Ajit Agarkar provided the hosts the early breakthrough, dismissing Jehan Mubarak, but Tillekeratne Dilshan joined overnight batsman Mahela Jayawardene to stitch a sound partnership for the seventh wicket. They added 67 runs and, more importantly, smothered Kumble’s sting.
But who could deny destiny’s child of the Kotla' He went through the defence of an overambitious Dilshan at the stroke of lunch and expedited Team India’s passage to their sixth victory on the trot at the ground.
Harbhajan Singh, whose stump-to-stump bowling looked more suited to the ODI variety, suddenly realised he had more Test weapons. The moment he started using those, Sri Lanka gave up the fight.
The off-spinner first bemused Jayawardene with teasing flight, Gautam Gambhir taking an easy catch at forward short-leg. Next over, it was Kumble’s turn to rejoin the party. Chaminda Vaas tried to pull him with all his power, but the ball kept low and Harbhajan took the catch at mid-wicket.
Mahendra Singh Dhoni had the satisfaction of completing the final action when last batsman Muttiah Muralidharan top-edged a Harbhajan delivery.
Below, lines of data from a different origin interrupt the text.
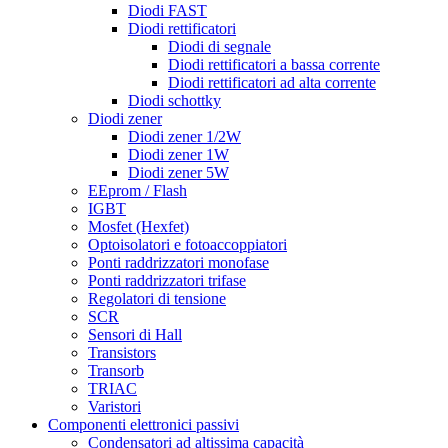
Diodi FAST
Diodi rettificatori
Diodi di segnale
Diodi rettificatori a bassa corrente
Diodi rettificatori ad alta corrente
Diodi schottky
Diodi zener
Diodi zener 1/2W
Diodi zener 1W
Diodi zener 5W
EEprom / Flash
IGBT
Mosfet (Hexfet)
Optoisolatori e fotoaccoppiatori
Ponti raddrizzatori monofase
Ponti raddrizzatori trifase
Regolatori di tensione
SCR
Sensori di Hall
Transistors
Transorb
TRIAC
Varistori
Componenti elettronici passivi
Condensatori ad altissima capacità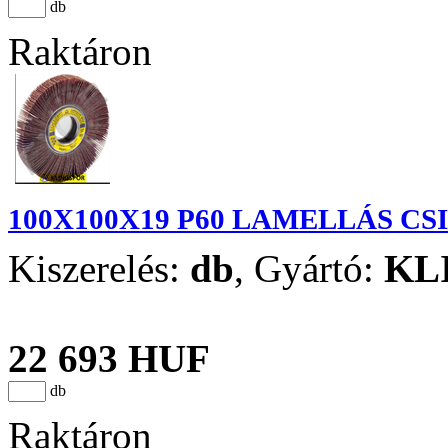
db
Raktáron
100X100X19 P60 LAMELLÁS C
Kiszerelés:
db
,
Gyártó:
KL
22 693 HUF
db
Raktáron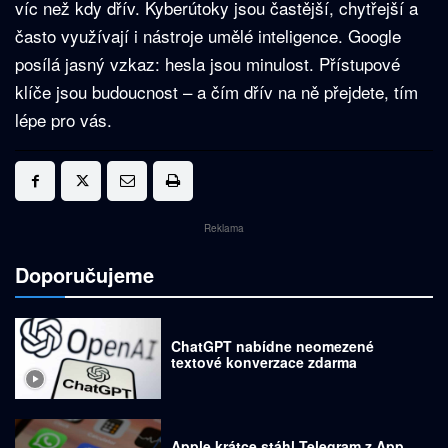
víc než kdy dřív. Kyberútoky jsou častější, chytřejší a
často využívají i nástroje umělé inteligence. Google
posílá jasný vzkaz: hesla jsou minulost. Přístupové
klíče jsou budoucnost – a čím dřív na ně přejdete, tím
lépe pro vás.
Reklama
Doporučujeme
ChatGPT nabídne neomezené
textové konverzace zdarma
Apple krátce stáhl Telegram z App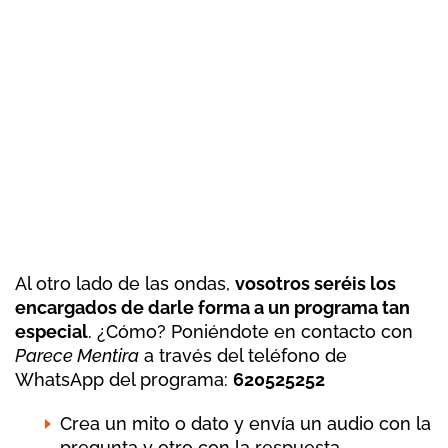
Al otro lado de las ondas,
vosotros seréis los
encargados de darle forma a un programa tan
especial
. ¿Cómo? Poniéndote en contacto con
Parece Mentira
a través del teléfono de
WhatsApp del programa:
620525252
Crea un mito o dato y envía un audio con la
pregunta y otro con la respuesta.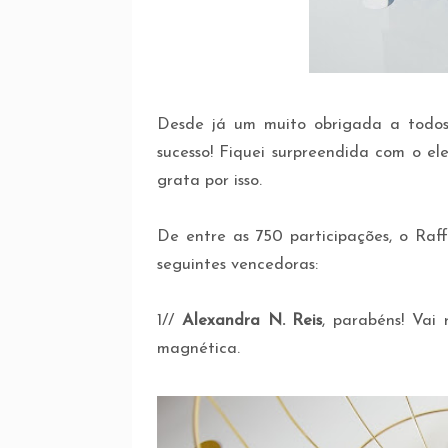
Desde já um muito obrigada a todos
sucesso! Fiquei surpreendida com o el
grata por isso.
De entre as 750 participações, o Raf
seguintes vencedoras:
1//
Alexandra N. Reis
, parabéns! Vai
magnética.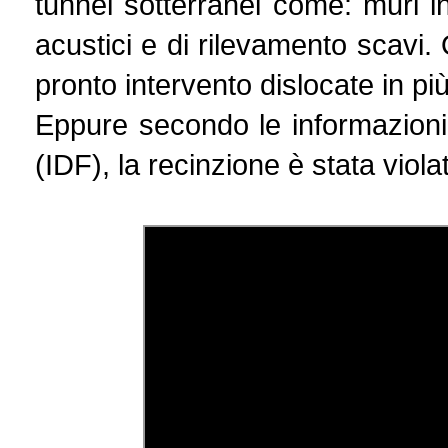
tunnel sotterranei come: muri i
acustici e di rilevamento scavi.
pronto intervento dislocate in più
Eppure secondo le informazioni f
(IDF), la recinzione è stata viola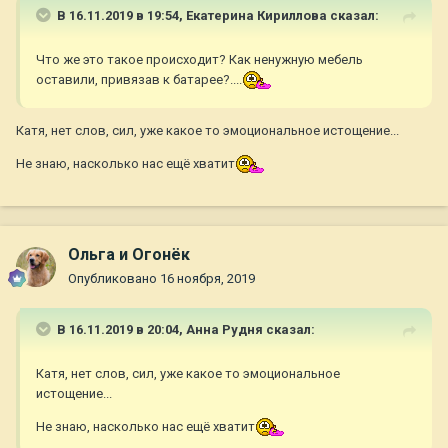
В 16.11.2019 в 19:54,
Екатерина Кириллова
сказал:
Что же это такое происходит? Как ненужную мебель
оставили, привязав к батарее?....
Катя, нет слов, сил, уже какое то эмоциональное истощение...
Не знаю, насколько нас ещё хватит
Ольга и Огонёк
Опубликовано
16 ноября, 2019
В 16.11.2019 в 20:04,
Анна Рудня
сказал:
Катя, нет слов, сил, уже какое то эмоциональное
истощение...
Не знаю, насколько нас ещё хватит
Within 42 minutes after lunch, it was all over for Sri Lanka.
If it's a collective performance for India, their rivals' cause, on the other hand, was dented by a thigh sprain to Muralidharan. It was first noticed when the off-spinner came out to bat with a runner. The Sri Lankan captain later revealed, "it's nothing serious". But Muralidharan's bowling in India's second innings - one wicket for 118 runs in 38 overs - must say something else.
Coach Tom Moody also need to have a relook at his tail. Even if it was a lost cause, most batsmen down the order looked happy playing ambitious shots, when grafting was a more sensible ploy.
"We lost the match in two small periods. It was 45 minutes of madness at the end of Day II and then again in the second innings (on Tuesday evening) we lost quick wickets going into the fifth day," Moody later said. He was right.
Team India now will go to Ahmedabad with the much-needed confidence after the Chennai disappointment, but the celebration was largely overshadowed by the news that Sourav Ganguly is no more part of Team India.
The former captain contributed 40 and 39, and shared a crucial partnership of 81 with Yuvraj Singh in the second innings, that virtually blocked all escape routes for Sri Lanka. More than that, he made a strong statement by getting involved in on-field discussions, cheering the bowlers and providing tips to Dravid.
Alas, it wasn’t enough to get the backing of the powers-that-be.